Stored items.

________________________________________

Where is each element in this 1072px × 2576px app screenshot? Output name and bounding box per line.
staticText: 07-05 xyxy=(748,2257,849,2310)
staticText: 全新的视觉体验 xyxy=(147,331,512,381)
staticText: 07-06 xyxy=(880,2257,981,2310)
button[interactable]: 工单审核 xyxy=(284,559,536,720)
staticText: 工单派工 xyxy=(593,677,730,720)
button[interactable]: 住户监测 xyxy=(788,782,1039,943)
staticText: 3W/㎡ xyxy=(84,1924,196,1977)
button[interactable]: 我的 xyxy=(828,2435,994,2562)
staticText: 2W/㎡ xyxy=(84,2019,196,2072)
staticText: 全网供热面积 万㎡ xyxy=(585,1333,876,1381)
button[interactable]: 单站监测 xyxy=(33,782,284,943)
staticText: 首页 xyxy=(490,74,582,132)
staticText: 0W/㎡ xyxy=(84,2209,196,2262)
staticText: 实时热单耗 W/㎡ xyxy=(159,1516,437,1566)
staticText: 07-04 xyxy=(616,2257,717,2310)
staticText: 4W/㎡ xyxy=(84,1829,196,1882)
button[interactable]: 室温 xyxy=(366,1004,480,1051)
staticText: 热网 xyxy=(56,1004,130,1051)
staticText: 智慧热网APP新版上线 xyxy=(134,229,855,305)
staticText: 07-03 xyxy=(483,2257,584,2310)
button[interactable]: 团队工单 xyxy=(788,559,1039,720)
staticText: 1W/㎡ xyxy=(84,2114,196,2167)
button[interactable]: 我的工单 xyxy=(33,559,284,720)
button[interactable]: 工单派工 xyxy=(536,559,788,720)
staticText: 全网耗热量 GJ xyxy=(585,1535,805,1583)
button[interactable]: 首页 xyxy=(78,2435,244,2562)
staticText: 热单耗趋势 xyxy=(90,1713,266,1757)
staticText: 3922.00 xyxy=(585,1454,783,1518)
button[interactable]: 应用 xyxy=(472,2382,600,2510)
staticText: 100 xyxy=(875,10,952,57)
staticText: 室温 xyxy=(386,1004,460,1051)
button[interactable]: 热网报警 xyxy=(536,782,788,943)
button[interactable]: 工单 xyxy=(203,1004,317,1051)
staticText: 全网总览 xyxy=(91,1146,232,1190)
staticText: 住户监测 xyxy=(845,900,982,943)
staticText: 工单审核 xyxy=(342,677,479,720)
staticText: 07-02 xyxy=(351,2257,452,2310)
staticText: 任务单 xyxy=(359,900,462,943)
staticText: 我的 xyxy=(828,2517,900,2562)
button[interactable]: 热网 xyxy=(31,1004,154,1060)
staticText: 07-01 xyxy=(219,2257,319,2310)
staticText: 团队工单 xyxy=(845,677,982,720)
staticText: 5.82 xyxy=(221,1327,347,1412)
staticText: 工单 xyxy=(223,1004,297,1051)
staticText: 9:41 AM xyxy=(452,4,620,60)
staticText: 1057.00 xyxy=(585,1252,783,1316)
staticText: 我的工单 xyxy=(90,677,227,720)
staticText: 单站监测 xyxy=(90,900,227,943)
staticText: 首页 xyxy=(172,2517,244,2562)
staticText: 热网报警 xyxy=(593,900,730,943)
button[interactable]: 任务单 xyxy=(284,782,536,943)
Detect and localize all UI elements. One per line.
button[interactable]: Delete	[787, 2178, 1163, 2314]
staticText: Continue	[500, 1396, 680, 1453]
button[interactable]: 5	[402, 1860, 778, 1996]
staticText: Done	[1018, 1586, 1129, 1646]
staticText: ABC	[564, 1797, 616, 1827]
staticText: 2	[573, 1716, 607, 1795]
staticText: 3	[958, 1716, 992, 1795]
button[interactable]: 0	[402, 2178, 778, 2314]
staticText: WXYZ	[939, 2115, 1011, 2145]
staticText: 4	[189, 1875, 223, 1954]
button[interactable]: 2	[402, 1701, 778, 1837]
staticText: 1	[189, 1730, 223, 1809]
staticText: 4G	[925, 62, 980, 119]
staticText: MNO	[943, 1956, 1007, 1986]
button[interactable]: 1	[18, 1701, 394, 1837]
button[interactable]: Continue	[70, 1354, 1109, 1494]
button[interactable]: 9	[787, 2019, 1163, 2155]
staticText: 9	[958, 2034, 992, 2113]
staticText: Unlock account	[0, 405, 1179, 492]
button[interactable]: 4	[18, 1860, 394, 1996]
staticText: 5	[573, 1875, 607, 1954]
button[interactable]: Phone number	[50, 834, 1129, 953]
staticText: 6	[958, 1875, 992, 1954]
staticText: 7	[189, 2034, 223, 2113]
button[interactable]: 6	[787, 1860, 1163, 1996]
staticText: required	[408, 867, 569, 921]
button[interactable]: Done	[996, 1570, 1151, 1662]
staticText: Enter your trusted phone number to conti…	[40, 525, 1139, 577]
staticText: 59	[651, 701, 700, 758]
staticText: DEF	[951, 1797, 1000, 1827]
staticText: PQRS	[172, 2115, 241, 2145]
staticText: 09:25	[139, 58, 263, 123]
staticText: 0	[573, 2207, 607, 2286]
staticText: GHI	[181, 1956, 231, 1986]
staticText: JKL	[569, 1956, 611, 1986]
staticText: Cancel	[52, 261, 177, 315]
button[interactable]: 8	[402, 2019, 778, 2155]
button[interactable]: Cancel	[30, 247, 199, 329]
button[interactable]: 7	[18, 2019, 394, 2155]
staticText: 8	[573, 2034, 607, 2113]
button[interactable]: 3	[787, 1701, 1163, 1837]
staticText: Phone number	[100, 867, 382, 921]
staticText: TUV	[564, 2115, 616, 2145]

________________________________________

What to work on. Look through the entries above for the word "团队工单". Say how many lines contain it, using only a number.

Reply to the task. 2